Updated

Volunteers continued the grim task of collecting bodies from the streets in southern Guinea on Thursday after ethnic clashes which left dozens burned alive or hacked to death with machetes.

More than 50 bodies have been identified after violence broke out in the southern forest region early Monday when Guerze tribesmen in the town of Koule beat to death an ethnic Konianke.

Fighting quickly spread to the provincial capital N'Zerekore, 570 kilometres (350 miles) southeast of Conakry, leaving at least 80 wounded and several homes, churches and mosques damaged or destroyed.

But a preliminary death toll estimated at 54 is expected to rise significantly with bodies continually arriving at the city's main hospital.

"This morning we have seen the Red Cross and volunteers bringing in more bodies -- more than 10," said a hospital source in N'Zerekore.

He said police had buried dozens of bodies in a mass grave at an undisclosed location "to prevent the situation escalating again in the housing areas with funeral processions".

Families of the victims who discovered the bodies were not being returned voiced outrage, saying they had been denied the opportunity to bury their dead with dignity.

"The bodies were put in a pit on the outskirts of the city in an undisclosed location to avoid people using it as a place of pilgrimage," N'Zerekore policeman Julien Lohalamou told AFP.

Security forces were deployed to break up the fighting on Monday but were initially unable to quell the violence despite a curfew imposed by N'Zerekore prefect Aboubacar Mbop Camara.

A number of witnesses told AFP Guerzes and Koniankes had been attacking one another with machetes, axes, sticks, stones and firearms, setting fire to houses and cars.

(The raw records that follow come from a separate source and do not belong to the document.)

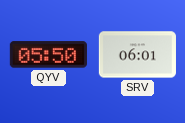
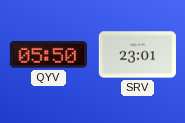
SRV: 06:01 -> 23:01
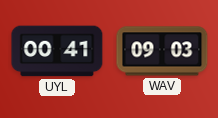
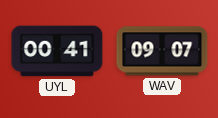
WAV: 09:03 -> 09:07
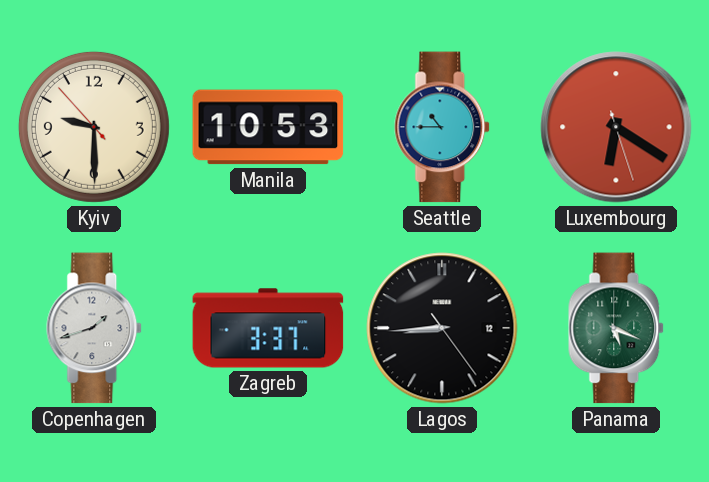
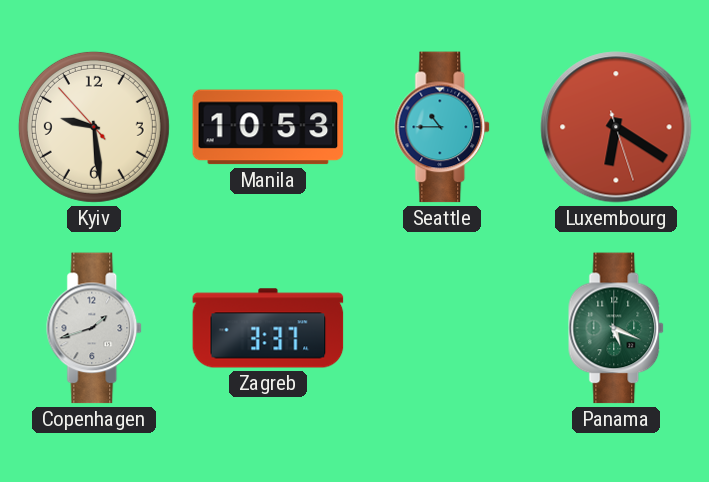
Kyiv: 9:29 -> 9:28
Lagos: 8:44 -> none
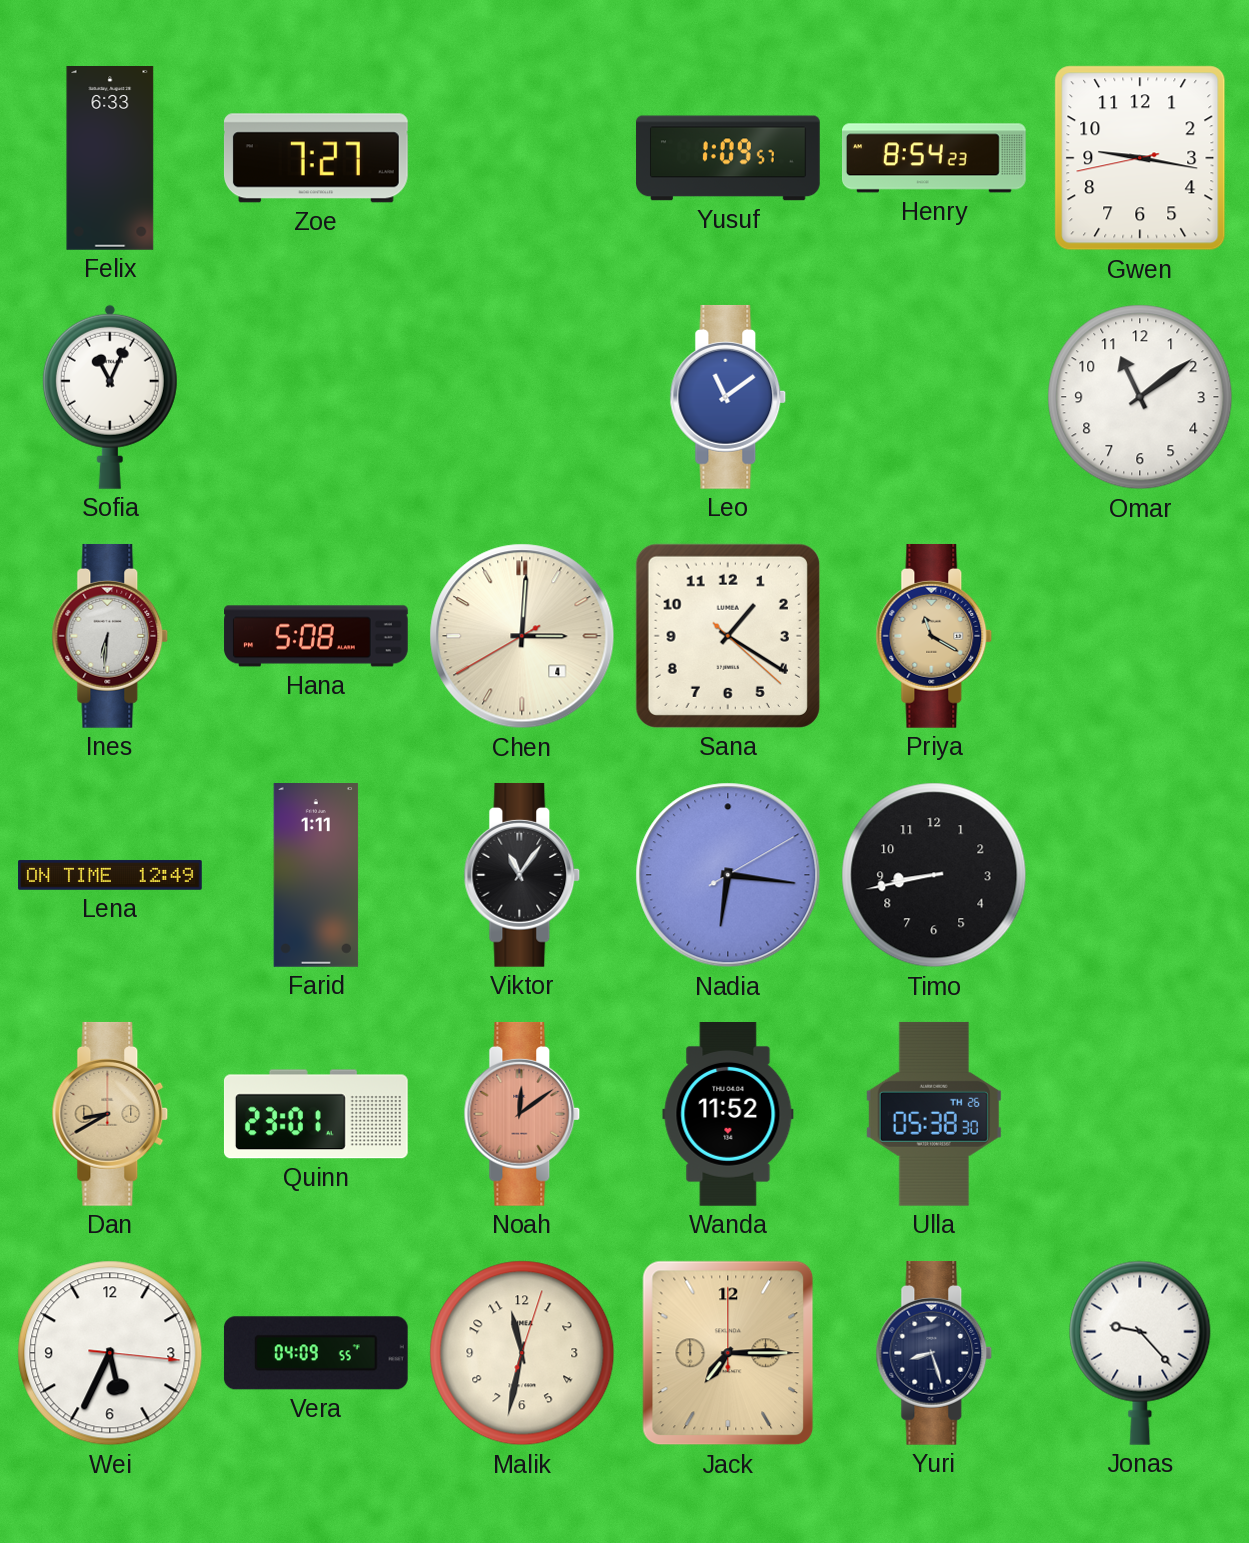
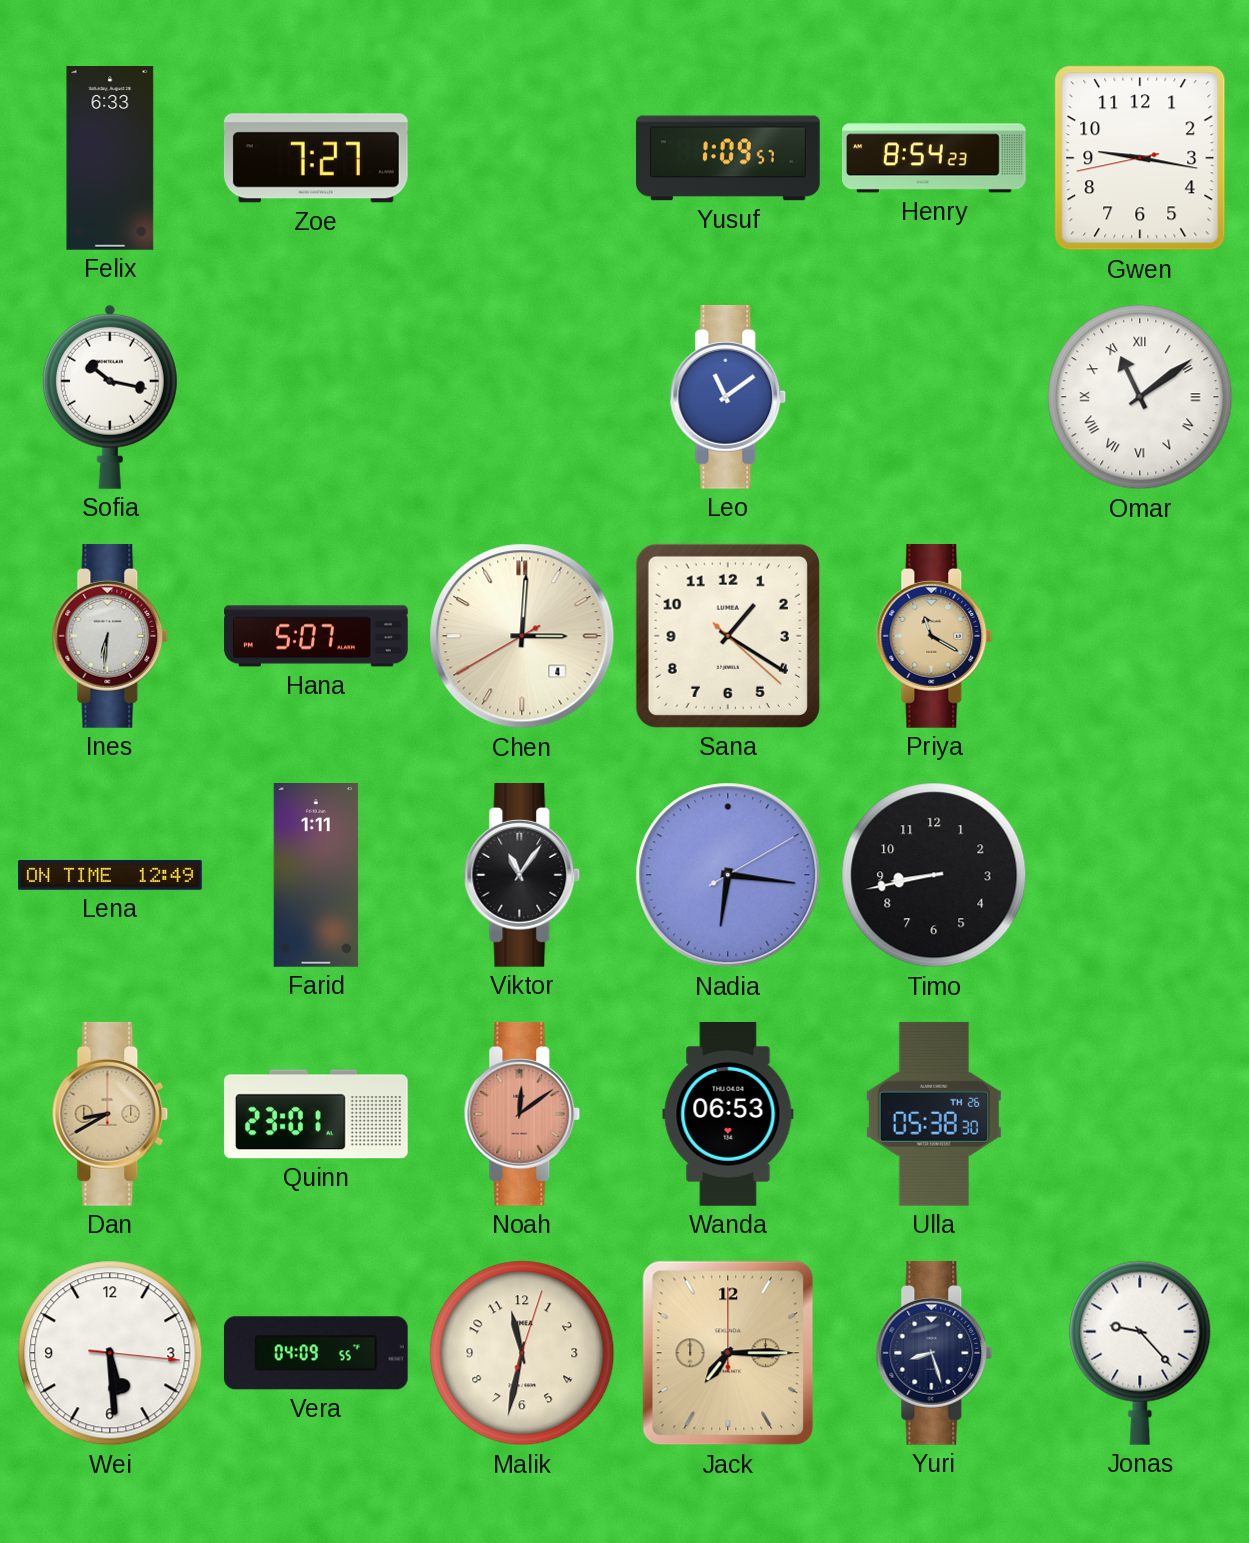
Sofia: 11:04 -> 10:17
Omar numerals: Arabic -> Roman
Hana: 5:08 -> 5:07
Wanda: 11:52 -> 06:53
Wei: 5:34 -> 5:29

Lohalamou said bodies of victims were arriving "in dribs and drabs at the morgue" and that no one was able yet to give a definitive update on the death toll.

The streets of N'Zerekore and Koule were calm on Thursday, with residents reporting that people were going about their business as normal, although most shops remained closed.

Communal violence is common in the region, near the border with Liberia, where clashes between the two tribes regularly break out over religious and other grievances.

The indigenous Guerze are mostly Christian or animist, while the Konianke -- seen as newcomers -- are Muslims.